A new recurring segment, "The Talk Show Portion", was later added, as a satire and commentary upon viewers who thought that After Midnight would be a traditional late-night talk show. Beginning May 20, 2024, the show opened with Tomlinson delivering a monologue similar to those of other network late night shows. Occasionally, a fourth guest appears, but does not compete, including: Survivor host Jeff Probst, social media influencer Drew Afualo, reality-star Boston Rob, actresses Tatyana Ali, June Squibb, and Rebecca Romijn (notably joining an episode in which her husband Jerry O'Connell participated), Olympic gymnast Fred Richard, and Tracker star Justin Hartley.

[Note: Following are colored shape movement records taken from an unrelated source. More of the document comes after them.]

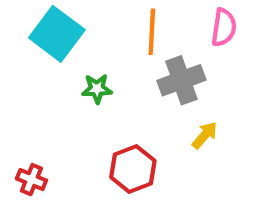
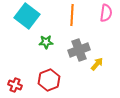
gray cross: (181, 80) -> (79, 50), moved
red hexagon: (133, 169) -> (49, 80), moved

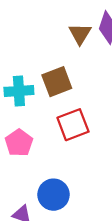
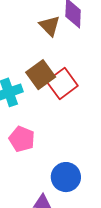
red square: (73, 125) -> (62, 84), moved

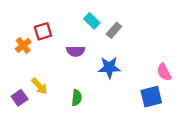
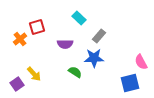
gray rectangle: (114, 30) -> (99, 36), moved
green semicircle: (77, 98) -> (75, 72), moved, turned -64

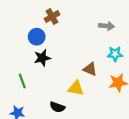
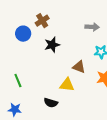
blue circle: (37, 37) -> (23, 34), moved
black star: (42, 58) -> (52, 45), moved

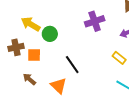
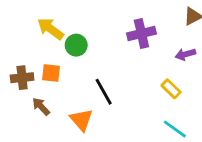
brown cross: (16, 47) -> (22, 78), moved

=== Prizes and punishments ===
Unlike @midnight, where contestants played to "win the Internet", the winner typically receives a gag prize, which may be tangible or imaginary (early episodes featured old ketchup packets from Tomlinson's refrigerator, a damaged office chair, Tomlinson's father's approval, and an extra year of life). Some later prizes were more valuable, such as a pair of boxer shorts signed by Tom Brady, $65 in cash, and a pair of night vision goggles; other episodes have awarded desirable food items such as a cooked rotisserie chicken or a basket of doughnuts and beer. On the final episode, Marcella Arguello was declared the "winner" of After Midnight, after defeating Paul F. Tompkins in a Beyblade battle in the Ultimate Challenge during the finals to determine the show's "ultimate champion".

In most episodes, the player in last place is subjected to a humorous punishment such as being forced to give an apology speech or being sent to "horny jail". As a prank on April Fools' Day 2024, the highest scoring contestant was actually eliminated.

====The haunted dolls====
One prize, an allegedly haunted doll, was originally a gift to Tomlinson from her brother; Tomlinson says the doll is supposed to be Frank Morgan's version of the title character from The Wizard of Oz but looks more like author Mark Twain. The doll has become a running gag, appearing multiple times due to winners returning it. While the original doll was given to Marcella Arguello as a consolation prize, a fan later sent in an identical doll, claiming it was the first one's twin brother. Arguello brought the doll with her on a subsequent appearance, where fellow contestant Sarah Tiana said it looked more like former president John Adams. In the final episode, Arguello re-gifted the doll to Tomlinson, who subsequently gave it to finalist Paul F. Tompkins.

==International version==
A German version of the show, Neo Social Club mit Laura Larsson (Neo Social Club with Laura Larsson) hosted by Laura Larsson premiered on ZDFneo on February 5, 2026.